Jean-Paul Sartre (1905-1980) was one of the twentieth century's most original public intellectuals.  Playwright, novelist, political activist and philosopher, his was the voice of post-war Europe.  A wave of public enthusiasm followed the publication of his first systematic work in Philosophy, Being and Nothingness (L'être et le néant, 1943).  Sartre's topic was the study of human existence: What does it mean to be a free, conscious being who is thrown into a world of things and other people?  Sartre's answers lead him to a rather pessimistic conclusion about human relationships and the prospects for peace. Love and hate were two sides of the same inevitable coin.  Masochism and Sadism were the rule, not the exception.

In several works written immediately after the war, Sartre sounded a more optimistic note, arguing that the struggle to dominate others is pathological, not normal.  The work Anti-Semite and Jew (Réflexions sur la Question Juive, 1945-6) was a path breaking existential analysis of anti-Jewish racism.  The existential account of racism would provide grounds for attacking racism in France, Europe and abroad.    

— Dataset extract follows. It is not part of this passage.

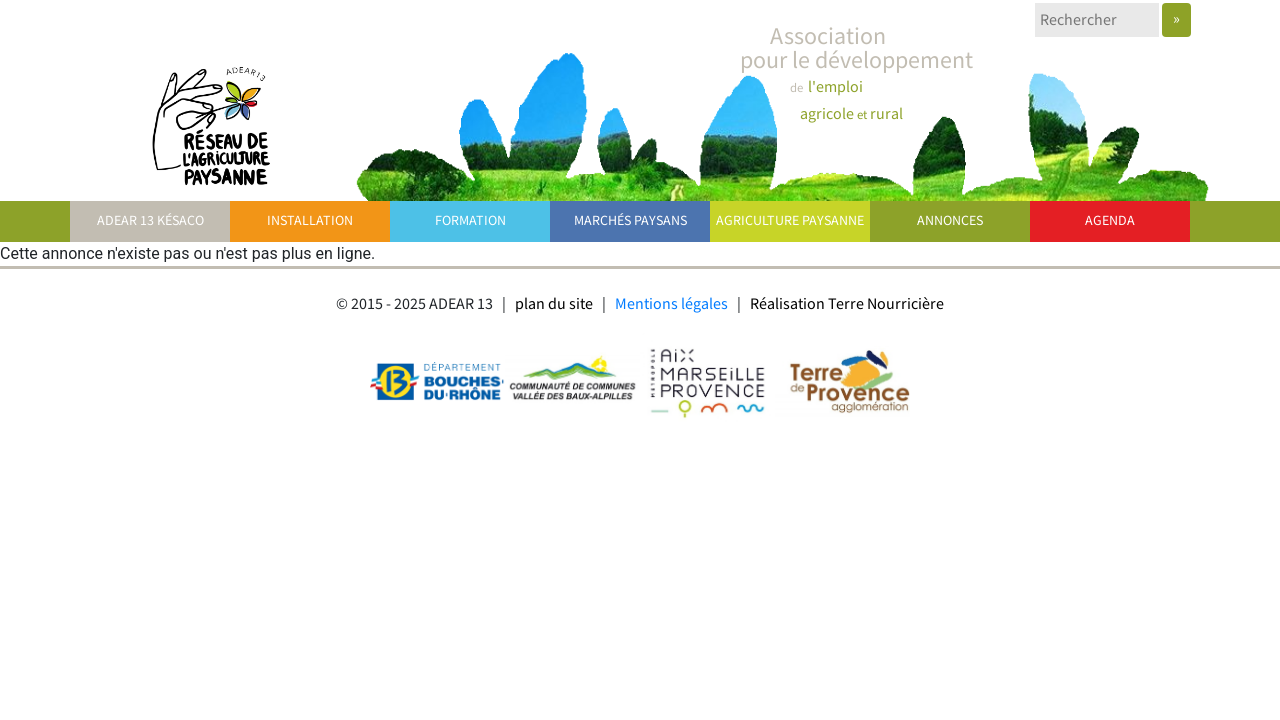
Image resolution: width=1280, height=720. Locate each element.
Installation (310, 221)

Sartre's works in the post-war period outline a general model for healthy social relationships: the model of mutual recognition.  Mutual recognition is the idea that a person's freedom and self-identity are best developed through egalitarian relationship with others.  Ethically desirable relationship should be equal and mutual; pathological relations are lopsided and based on the impulse of domination.  

I believe that Sartre's use of the recognition model of interpersonal relationships opens up a new reading of Sartre the philosopher.  While his early philosophy emphasizes the struggle for authenticity and heroic self-creation, his middle works challenge the notion of a radical self-creation.  The insight of the recognition model is that a person's identity is dependent upon the recognition of others.  According to the recognition model, heroic self-creation is a deeply impoverished means of self-realization.  

Thus, what emerges from my study of Sartre is a new Existentialism.  This new Existentialism aims at a general critical theory of society, and more particularly a theory of ethics and politics.  The root of this new Existentialism is a social conception of individual authenticity.  The individual must seek to become his own highest self, but where best to strive for authenticity if not in a group of like-minded people?  

Existentialism is a philosophy of engagement, a philosophy that recommends beginning with one's raw existence as a free self, but digging beneath the appearance of a radically isolated self to the relations that form who we are.